Photo: From Bob Vila's Home Again Bob's Shingle Style House

Below the Surface
It’s not uncommon to find beautiful woodwork with coat after coat of paint obscuring its detail, especially in older homes. For a new paint job that does your woodwork justice, stripping the old paint is your best option.

How to Strip Paint
There are three ways to strip paint: mechanically by hand-scraping, burning it off with heat, or with chemicals.

The mechanical methods of scraping and sanding work only when loose or uneven paint needs to be removed before repainting. Just remember to do this work outdoors and with protection.

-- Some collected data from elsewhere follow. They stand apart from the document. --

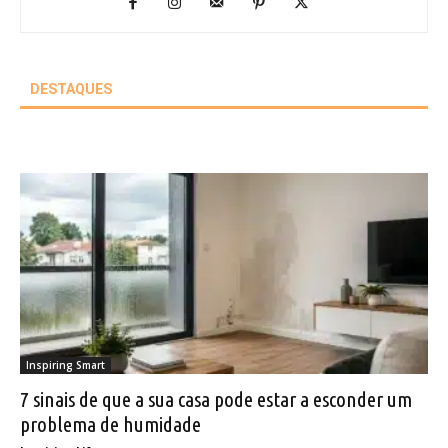
DESTAQUES
Inspiring Smart
7 sinais de que a sua casa pode estar a esconder um
problema de humidade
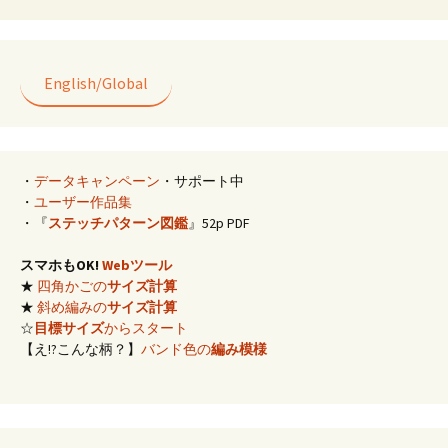
English/Global
・
データキャンペーン
・サポート中
・
ユーザー作品集
・『
ステッチパターン図鑑
』52p PDF
スマホもOK!
Webツール
★
四角かごの
サイズ計算
★
斜め編みの
サイズ計算
☆
目標サイズ
からスタート
【え!?こんな柄？】
バンド色の
編み模様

Using heat to remove paint usually involves a blowtorch or a heat gun. The disadvantage of using heat is that it can be dangerous because of accidental combustion and harmful vapors. Also, you may still have to sand when you’re done. Neither of these first two methods, mechanical or heat, should be used if any of the paint you’re removing could be 30 years old or more since it’s likely to contain lead. Instead, you should use a chemical stripper.

Choosing and Using a Chemical Stripper
Look for environmentally friendly citrus-based versions, which are becoming as common as the old caustic gel strippers. Brush the gel on, leave it to do its work and then scrape it off. Sprinkle sawdust on the gel to make it easier to scrape off and throw away.

For tough jobs, try a sheeted paste that peels away after dissolving the paint. You may not have to scrape much at all.

Move Quickly and Carefully
With chemical strippers, you need to start and finish the same day. Dried gel can be very difficult to remove. The chemicals may affect the animal glues in older furniture, so avoid excess use around the joints.

And you should always wear the safety gear recommended on the product label and work outdoors or in a well-ventilated area.